さらに被塗布部に対して塗布面を面接触させることで、塗布部を安定した状態で押し付け操作することができる。そのため、打音用突起を利用して突起片を安定且つ確実に弾くことができ、音の発生やクリック感のような触感を確実に得ることができる。
【0013】
(4)前記塗布栓よりも下方に配置された状態で前記容器本体の口部の内側に装着された中栓を備え、前記塗布部は、有頂筒状に形成され、前記中栓は、前記塗布部が下方移動したときに、前記塗布部の内部に入り込んで前記塗布部の下方移動を案内する案内軸部を有しても良い。
【0014】
この場合には、塗布部が中実ではなく、有頂筒状に形成されているので、被塗布部に対して塗布部を押し付け操作したときに、被塗布部に対してソフトな接触を行うことができる。なお、塗布部が軟材質で形成、或いは平坦な塗布面を有している場合には、相乗効果を期待することができ、より一層ソフトな接触を行うことができる。

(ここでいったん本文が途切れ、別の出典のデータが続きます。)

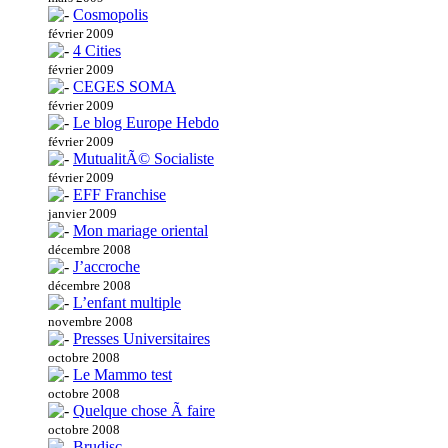
Cosmopolis
février 2009
4 Cities
février 2009
CEGES SOMA
février 2009
Le blog Europe Hebdo
février 2009
MutualitÃ© Socialiste
février 2009
EFF Franchise
janvier 2009
Mon mariage oriental
décembre 2008
J’accroche
décembre 2008
L’enfant multiple
novembre 2008
Presses Universitaires
octobre 2008
Le Mammo test
octobre 2008
Quelque chose Ã faire
octobre 2008
Brudisc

さらに、塗布部を押し付け操作したときに、中栓の案内軸部を塗布部の内部に入り込ませることができるので、塗布部を例えば変形させることなく、姿勢を保持した状態で塗布部の移動を案内できる。従って、塗布部による内容物の塗布や、打音用突起を利用した音の発生等を確実に行うことができる。
【発明の効果】
【0015】
本発明によれば、押し付け操作による内容物の吐出を感覚的に把握することができ、操作性に優れた塗布容器とすることができる。
【図面の簡単な説明】
【0016】
【
図1】本発明に係る塗布容器の実施形態を示す縦断面図である。
【
図2】
図1に示すオーバーキャップを取り外した状態において、塗布栓の周辺を拡大した縦断面図である。
【
図3】
図2に示す吐出筒及び塗布栓の上面図である。
【
図4】
図2に示す塗布容器を倒立姿勢にした後、塗布部を被塗布部に接触させた状態を示す縦断面図である。
【
図5】
図4に示す状態から、塗布部を押し付け操作して、被塗布部に対して内容物を吐出させた状態を示す縦断面図である。
【発明を実施するための形態】
【0017】
以下、本発明に係る塗布容器の実施形態について図面を参照して説明する。
図1に示すように、本実施形態の塗布容器1は、図示しない内容物を収容する有底筒状の容器本体2と、容器本体2の口部10に装着された中栓3と、容器本体2の口部10に装着され、内容物を吐出する吐出孔4が形成された吐出筒5と、中栓3を介して容器本体2の口部10に装着され、吐出筒5の内側に配置された塗布栓6と、容器本体2の口部10に取り外し可能に装着された有頂筒状のオーバーキャップ7と、を備えている。
【0018】
なお、内容物としては特に限定されるものではないが、例えば人体の頭皮、皮膚等の被塗布部S(
図4参照)に塗布する育毛剤、消炎、鎮痛、鎮痒等の効果を有する薬剤、化粧料等の液体が挙げられる。さらに内容物は、人体用に限定されるものではなく、人体以外に塗布する液体でも構わない。さらに内容物としては、液体に限定されるものではなく、例えば粒状、パウダー等の粉状の内容物でも構わない。
【0019】
図1において、容器本体2、中栓3、吐出筒5、塗布栓6及びオーバーキャップ7は、それぞれの中心軸線が共通軸上に配置されている。本実施形態では、この共通軸を容器軸Oといい、容器軸O方向に沿うオーバーキャップ7側を上方、その反対側(容器本体2側)を下方という。さらに容器軸Oから見た平面視において、容器軸Oに交差する方向を径方向といい、容器軸O回りに周回する方向を周方向という。
【0020】
(容器本体)
容器本体2は、口部10、肩部11、胴部12及び底部(不図示)が上側から順に連設された有底筒状に形成されている。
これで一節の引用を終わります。